» **WORK TO BE COMPLETED**: Reprint all records below exactly. No images.

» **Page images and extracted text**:
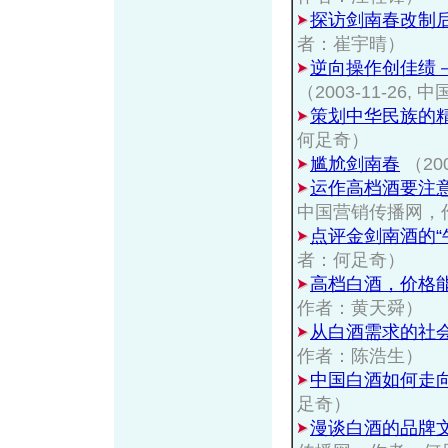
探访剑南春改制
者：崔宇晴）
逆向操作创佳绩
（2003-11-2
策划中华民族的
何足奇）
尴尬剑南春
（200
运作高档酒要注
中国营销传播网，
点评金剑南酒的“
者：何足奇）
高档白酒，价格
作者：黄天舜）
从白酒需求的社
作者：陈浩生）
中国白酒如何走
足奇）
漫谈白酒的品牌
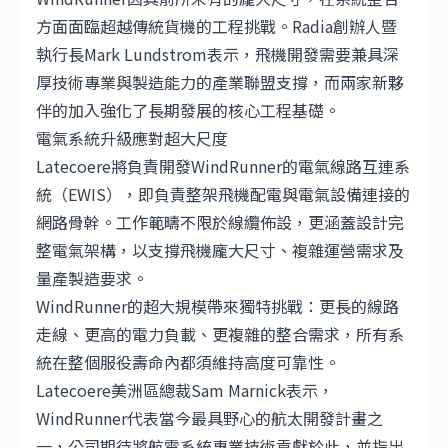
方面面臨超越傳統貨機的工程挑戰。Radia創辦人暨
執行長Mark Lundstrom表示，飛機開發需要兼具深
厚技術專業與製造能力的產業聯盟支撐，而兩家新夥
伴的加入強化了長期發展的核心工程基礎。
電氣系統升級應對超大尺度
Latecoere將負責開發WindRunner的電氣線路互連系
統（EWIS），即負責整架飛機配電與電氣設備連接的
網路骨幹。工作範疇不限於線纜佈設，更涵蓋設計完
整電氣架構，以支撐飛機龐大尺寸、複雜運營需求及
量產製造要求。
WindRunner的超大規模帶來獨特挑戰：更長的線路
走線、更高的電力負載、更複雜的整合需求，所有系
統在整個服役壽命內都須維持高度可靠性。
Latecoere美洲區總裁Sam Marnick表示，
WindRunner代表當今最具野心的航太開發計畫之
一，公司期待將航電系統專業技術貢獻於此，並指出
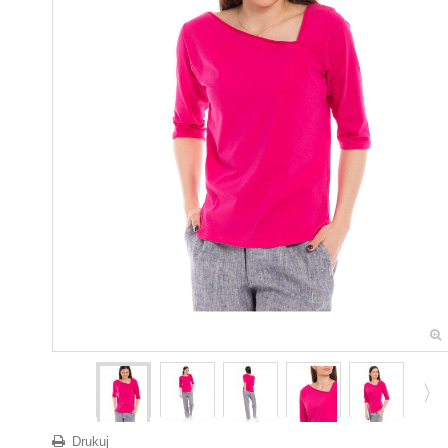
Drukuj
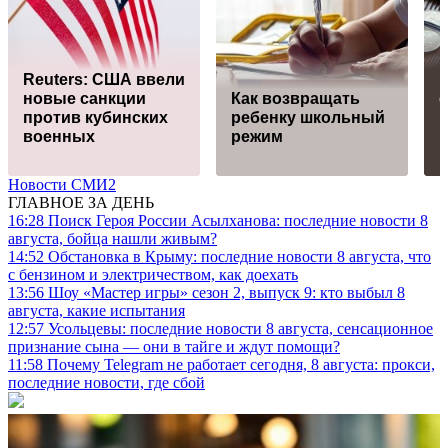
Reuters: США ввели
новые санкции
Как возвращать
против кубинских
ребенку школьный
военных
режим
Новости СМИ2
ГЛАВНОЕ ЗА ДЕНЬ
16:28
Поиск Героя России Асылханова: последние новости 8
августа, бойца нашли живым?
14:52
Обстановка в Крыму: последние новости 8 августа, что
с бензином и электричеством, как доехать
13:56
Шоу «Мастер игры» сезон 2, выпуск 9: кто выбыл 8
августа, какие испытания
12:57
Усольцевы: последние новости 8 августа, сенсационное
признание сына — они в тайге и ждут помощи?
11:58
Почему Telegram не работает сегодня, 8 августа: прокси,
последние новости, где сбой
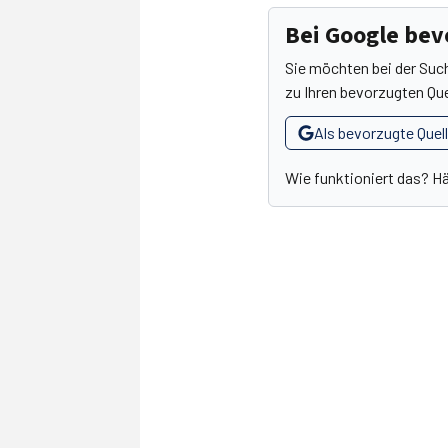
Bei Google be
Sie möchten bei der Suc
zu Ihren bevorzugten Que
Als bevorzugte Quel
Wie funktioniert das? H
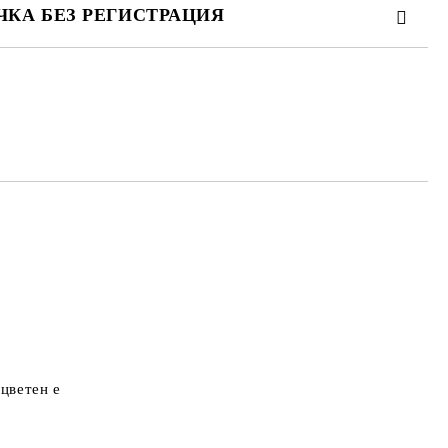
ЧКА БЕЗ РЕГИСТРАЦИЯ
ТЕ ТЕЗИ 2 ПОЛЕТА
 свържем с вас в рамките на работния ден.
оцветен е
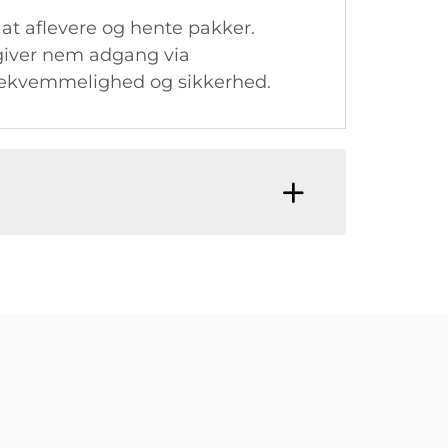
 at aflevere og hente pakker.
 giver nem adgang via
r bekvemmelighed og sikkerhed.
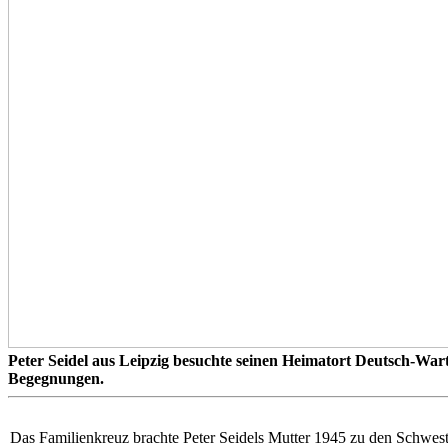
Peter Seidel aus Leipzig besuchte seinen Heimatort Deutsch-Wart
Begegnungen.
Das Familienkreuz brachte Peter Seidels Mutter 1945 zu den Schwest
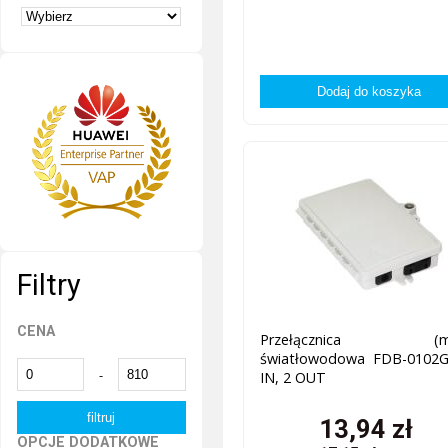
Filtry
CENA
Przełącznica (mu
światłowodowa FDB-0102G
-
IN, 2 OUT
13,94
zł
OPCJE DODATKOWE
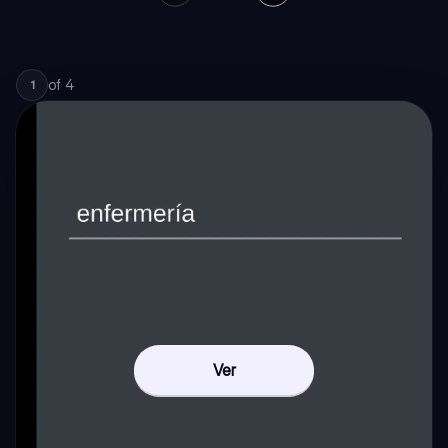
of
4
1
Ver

» **FINAL ANSWER**:
探访剑南春改制
者：崔宇晴）
逆向操作创佳绩
（2003-11-2
策划中华民族的
何足奇）
尴尬剑南春
（200
运作高档酒要注
中国营销传播网，
点评金剑南酒的“
者：何足奇）
高档白酒，价格
作者：黄天舜）
从白酒需求的社
作者：陈浩生）
中国白酒如何走
足奇）
漫谈白酒的品牌
方面面臨超越傳統貨機的工程挑戰。Radia創辦人暨
執行長Mark Lundstrom表示，飛機開發需要兼具深
厚技術專業與製造能力的產業聯盟支撐，而兩家新夥
伴的加入強化了長期發展的核心工程基礎。
電氣系統升級應對超大尺度
Latecoere將負責開發WindRunner的電氣線路互連系
統（EWIS），即負責整架飛機配電與電氣設備連接的
網路骨幹。工作範疇不限於線纜佈設，更涵蓋設計完
整電氣架構，以支撐飛機龐大尺寸、複雜運營需求及
量產製造要求。
WindRunner的超大規模帶來獨特挑戰：更長的線路
走線、更高的電力負載、更複雜的整合需求，所有系
統在整個服役壽命內都須維持高度可靠性。
Latecoere美洲區總裁Sam Marnick表示，
WindRunner代表當今最具野心的航太開發計畫之
一，公司期待將航電系統專業技術貢獻於此，並指出
Drukuj
Reuters: США ввели
новые санкции
Как возвращать
против кубинских
ребенку школьный
военных
режим
Новости СМИ2
ГЛАВНОЕ ЗА ДЕНЬ
16:28
Поиск Героя России Асылханова: последние новости 8
августа, бойца нашли живым?
14:52
Обстановка в Крыму: последние новости 8 августа, что
с бензином и электричеством, как доехать
13:56
Шоу «Мастер игры» сезон 2, выпуск 9: кто выбыл 8
августа, какие испытания
12:57
Усольцевы: последние новости 8 августа, сенсационное
признание сына — они в тайге и ждут помощи?
11:58
Почему Telegram не работает сегодня, 8 августа: прокси,
последние новости, где сбой
Bei Google be
Sie möchten bei der Suc
zu Ihren bevorzugten Que
Als bevorzugte Quel
Wie funktioniert das? H
ЧКА БЕЗ РЕГИСТРАЦИЯ
ТЕ ТЕЗИ 2 ПОЛЕТА
 свържем с вас в рамките на работния ден.
оцветен е
 at aflevere og hente pakker.
 giver nem adgang via
r bekvemmelighed og sikkerhed.
Peter Seidel aus Leipzig besuchte seinen Heimatort Deutsch-Wart
Begegnungen.
Das Familienkreuz brachte Peter Seidels Mutter 1945 zu den Schwest
Filtry
CENA
Przełącznica (mu
światłowodowa FDB-0102G
-
IN, 2 OUT
13,94
zł
OPCJE DODATKOWE
of
4
1
Ver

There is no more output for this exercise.